Why Click Chemistry?

Click chemistry has emerged as a robust and selective approach for constructing complex bioconjugates with molecular precision. Its mild, high-yield reactions enable consistent and site-specific conjugations that help streamline discovery workflows and analytical characterization. Below are some reasons why the approach is important specifically for conjugations.

• Site-Specific Conjugation
  • Traditional chemistries often produce heterogeneous products (random attachment).
  • Click reactions allow predictable attachment at defined sites on proteins or oligonucleotides, improving product consistency.

• Mild, Biocompatible Conditions
  • Many proteins or oligonucleotides are sensitive to harsh reagents. Click reactions proceed under aqueous, room-temperature conditions, preserving biomolecule integrity.
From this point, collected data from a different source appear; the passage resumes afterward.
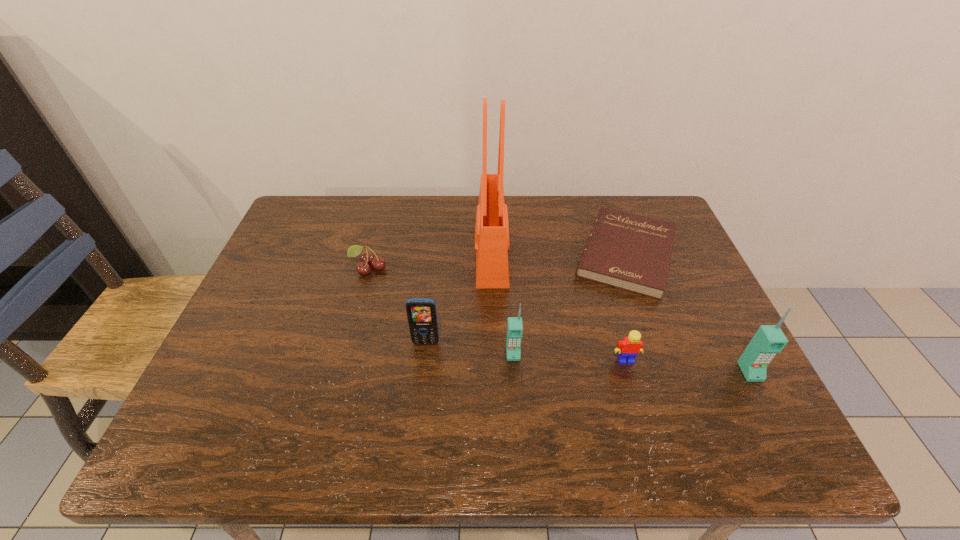 Given the evenly spaced cellular telephones in the image, where should an extra cellular telephone be added on the left to preserve the spacing? Please point to a vacant space. Please provide its 2D coordinates. Your answer should be formatted as a tuple, i.e. [(x, y)], where the tuple contains the x and y coordinates of a point satisfying the conditions above.

[(292, 336)] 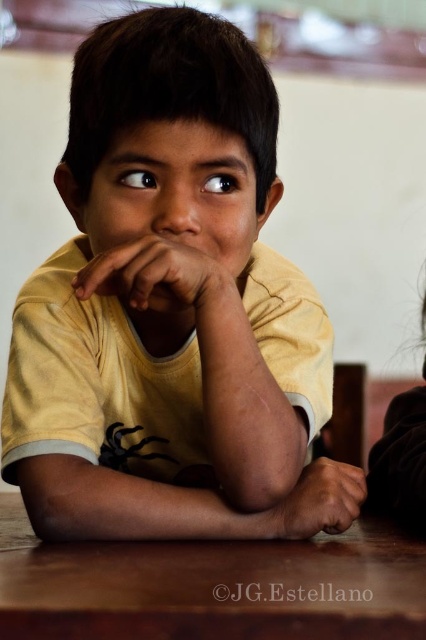 You are a photographer adjusting the lighting in the studio. You notice the yellow matte shirt at center and the brown polished wood table at lower center. Which object should you focus the light on to ensure the larger object is properly illuminated?

The yellow matte shirt at center is bigger than the brown polished wood table at lower center, so you should focus the light on the yellow matte shirt at center to ensure the larger object is properly illuminated. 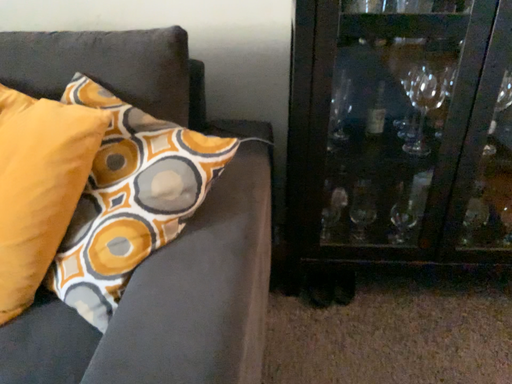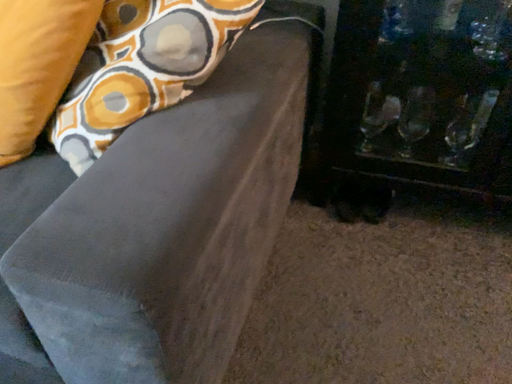 Question: Which way did the camera rotate in the video?

Choices:
 (A) rotated right
 (B) rotated left

Answer: (B) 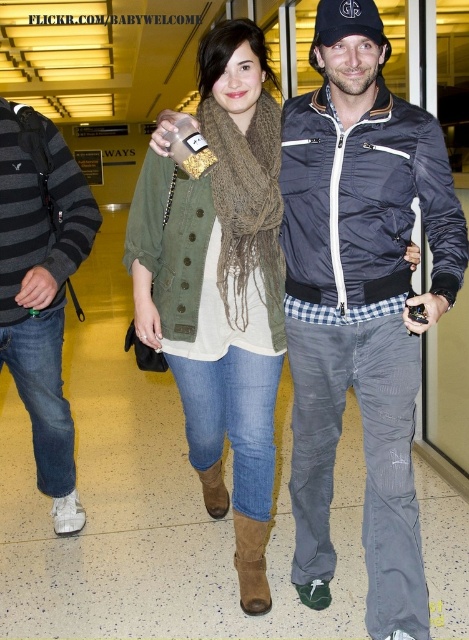 In the airport terminal scene, you notice two items of clothing worn by different people. The first is the matte blue bomber jacket at center, and the second is the black cap at upper center. Which of these two items is taller?

The matte blue bomber jacket at center is taller than the black cap at upper center. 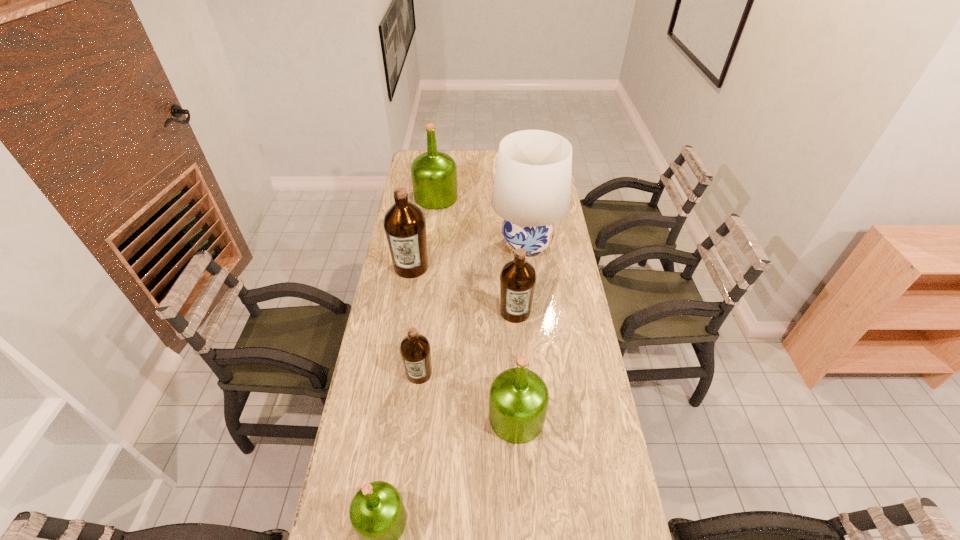 Choose which object is the sixth nearest neighbor to the second nearest olive oil. Please provide its 2D coordinates. Your answer should be formatted as a tuple, i.e. [(x, y)], where the tuple contains the x and y coordinates of a point satisfying the conditions above.

[(434, 174)]

Select which olive oil is the closest to the second nearest olive oil. Please provide its 2D coordinates. Your answer should be formatted as a tuple, i.e. [(x, y)], where the tuple contains the x and y coordinates of a point satisfying the conditions above.

[(415, 350)]

Where is `olive oil identified as the third closest to the fourth nearest object`? The width and height of the screenshot is (960, 540). olive oil identified as the third closest to the fourth nearest object is located at coordinates (404, 223).

At what (x,y) coordinates should I click in order to perform the action: click on brown olive oil that is the third closest one to the nearest green olive oil. Please return your answer as a coordinate pair (x, y). Looking at the image, I should click on (404, 223).

Point out which brown olive oil is positioned as the nearest to the blue lampshade. Please provide its 2D coordinates. Your answer should be formatted as a tuple, i.e. [(x, y)], where the tuple contains the x and y coordinates of a point satisfying the conditions above.

[(518, 277)]

This screenshot has width=960, height=540. Identify the location of green olive oil object that ranks as the closest to the blue lampshade. (434, 174).

Identify which green olive oil is the nearest to the fifth nearest olive oil. Please provide its 2D coordinates. Your answer should be formatted as a tuple, i.e. [(x, y)], where the tuple contains the x and y coordinates of a point satisfying the conditions above.

[(434, 174)]

Find the location of a particular element. This screenshot has height=540, width=960. vacant space that satisfies the following two spatial constraints: 1. on the label of the fifth farthest olive oil; 2. on the left side of the biggest brown olive oil is located at coordinates (387, 417).

Where is `free region that satisfies the following two spatial constraints: 1. on the label of the fifth farthest olive oil; 2. on the right side of the third nearest olive oil`? free region that satisfies the following two spatial constraints: 1. on the label of the fifth farthest olive oil; 2. on the right side of the third nearest olive oil is located at coordinates (415, 417).

Find the location of a particular element. This screenshot has height=540, width=960. vacant area that satisfies the following two spatial constraints: 1. on the label of the second farthest green olive oil; 2. on the right side of the nearest brown olive oil is located at coordinates (415, 417). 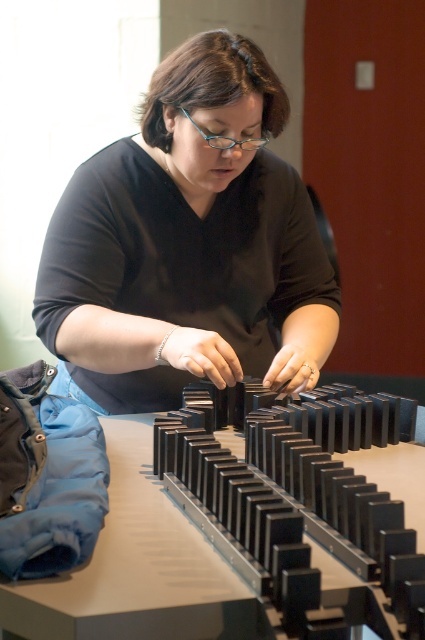 Can you confirm if matte black shirt at center is smaller than black plastic blocks at center?

No.

Is matte black shirt at center above black plastic blocks at center?

Correct, matte black shirt at center is located above black plastic blocks at center.

Image resolution: width=425 pixels, height=640 pixels. In order to click on matte black shirt at center in this screenshot , I will do `click(187, 244)`.

Image resolution: width=425 pixels, height=640 pixels. I want to click on matte black shirt at center, so click(x=187, y=244). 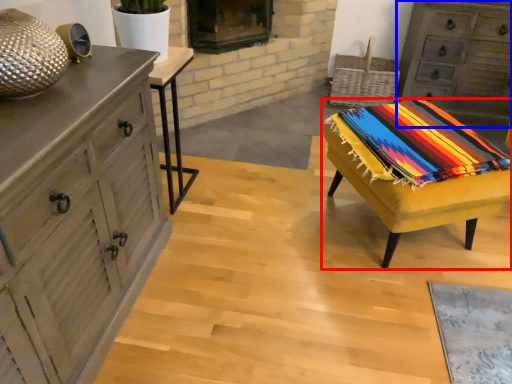 Question: Among these objects, which one is farthest to the camera, table (highlighted by a red box) or chest of drawers (highlighted by a blue box)?

Choices:
 (A) table
 (B) chest of drawers

Answer: (B) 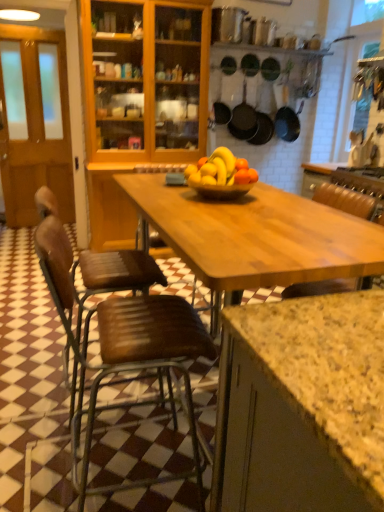 Question: Would you say matte black frying pan at upper center, the second frying pan in the right-to-left sequence, is to the left or to the right of translucent glass bowl at center in the picture?

Choices:
 (A) left
 (B) right

Answer: (B)

Question: Is point (271, 128) positioned closer to the camera than point (233, 197)?

Choices:
 (A) closer
 (B) farther

Answer: (B)

Question: Based on their relative distances, which object is nearer to the black matte frying pan at center, positioned as the 4th frying pan in right-to-left order?

Choices:
 (A) matte black frying pan at upper center, the second frying pan in the right-to-left sequence
 (B) black matte frying pan at upper center, arranged as the fourth frying pan when viewed from the left
 (C) translucent glass bowl at center
 (D) matte black frying pan at center, the second frying pan viewed from the left
 (E) brown wooden door at left

Answer: (D)

Question: Estimate the real-world distances between objects in this image. Which object is closer to the brown wooden chair at left, positioned as the 1th chair in back-to-front order?

Choices:
 (A) matte black frying pan at center, the second frying pan viewed from the left
 (B) black matte frying pan at upper center, marked as the first frying pan in a right-to-left arrangement
 (C) matte black frying pan at upper center, the second frying pan in the right-to-left sequence
 (D) translucent glass bowl at center
 (E) black matte frying pan at center, placed as the 1th frying pan when sorted from left to right

Answer: (D) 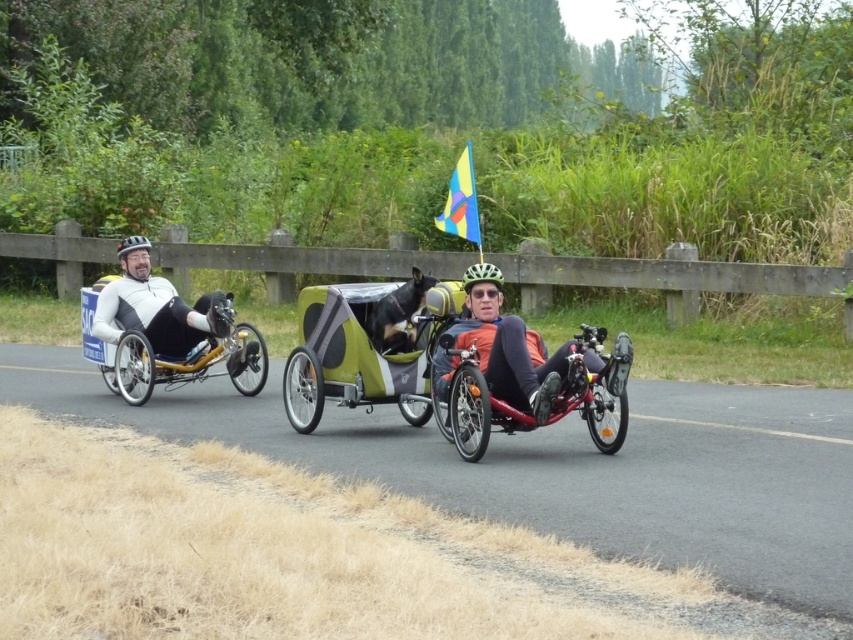 Between matte black wheelchair at left and white matte cycling suit at left, which one has more height?

matte black wheelchair at left is taller.

Between matte black wheelchair at left and white matte cycling suit at left, which one appears on the left side from the viewer's perspective?

Positioned to the left is matte black wheelchair at left.

I want to click on matte black wheelchair at left, so click(187, 355).

You are a GUI agent. You are given a task and a screenshot of the screen. Output one action in this format:
    pyautogui.click(x=<x>, y=<y>)
    Task: Click on the matte black wheelchair at left
    The image size is (853, 640).
    Given the screenshot: What is the action you would take?
    click(187, 355)

Who is more distant from viewer, (431, 406) or (479, 362)?

The point (431, 406) is more distant.

Looking at this image, is green textured cargo bike at center positioned before orange fabric trike at center?

No, it is not.

Who is more forward, (384, 292) or (473, 317)?

Point (473, 317)

Locate an element on the screen. The width and height of the screenshot is (853, 640). green textured cargo bike at center is located at coordinates (352, 355).

Between matte black wheelchair at left and orange fabric trike at center, which one has more height?

With more height is matte black wheelchair at left.

Does matte black wheelchair at left come behind orange fabric trike at center?

Yes.

Which is in front, point (257, 339) or point (468, 301)?

Point (468, 301)

In order to click on matte black wheelchair at left in this screenshot , I will do `click(187, 355)`. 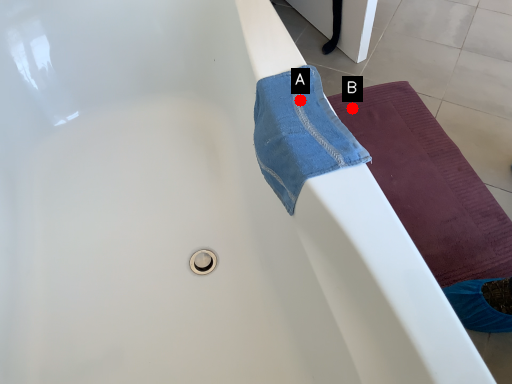 Question: Two points are circled on the image, labeled by A and B beside each circle. Which of the following is the farthest from the observer?

Choices:
 (A) A is further
 (B) B is further

Answer: (B) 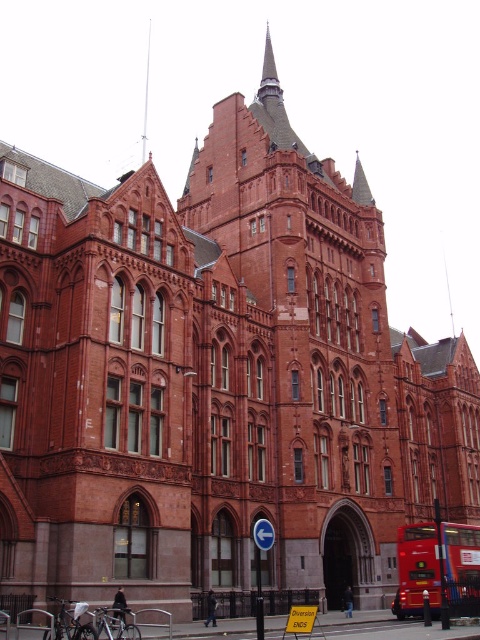 Which is more to the left, red metallic bus at lower right or smooth silver spire at upper center?

smooth silver spire at upper center is more to the left.

Which of these two, red metallic bus at lower right or smooth silver spire at upper center, stands taller?

With more height is smooth silver spire at upper center.

The image size is (480, 640). What are the coordinates of `red metallic bus at lower right` in the screenshot? It's located at (417, 570).

At what (x,y) coordinates should I click in order to perform the action: click on red metallic bus at lower right. Please return your answer as a coordinate pair (x, y). The height and width of the screenshot is (640, 480). Looking at the image, I should click on click(417, 570). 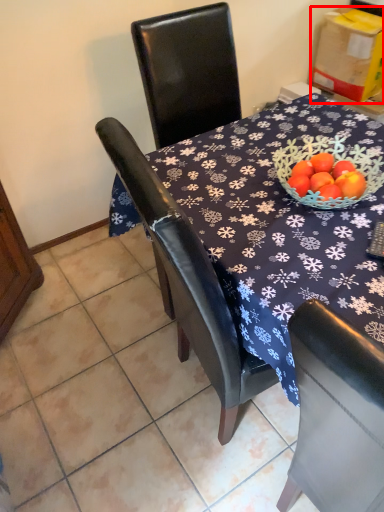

• High Yield and Minimal Byproducts
  • Conventional conjugation may require extensive purification due to side reactions. Click Chemistry products are more homogeneous, making analytical measurements (MS, HPLC, etc.) easier.
  • Click chemistry produces clean, high-yield reactions, simplifying downstream purification.

Looking Ahead

As the bioconjugate market expands, biopharma companies must select the right digital tools to register and maintain these complex entities accurately. Proper management is essential not only for protecting intellectual property but also for ensuring regulatory compliance and generating reliable reports for FDA approvals. Incorporating the right tools can also empower scientists working with bioconjugates to track critical parameters, identify trends, and make data-driven decisions, ultimately accelerating research and development.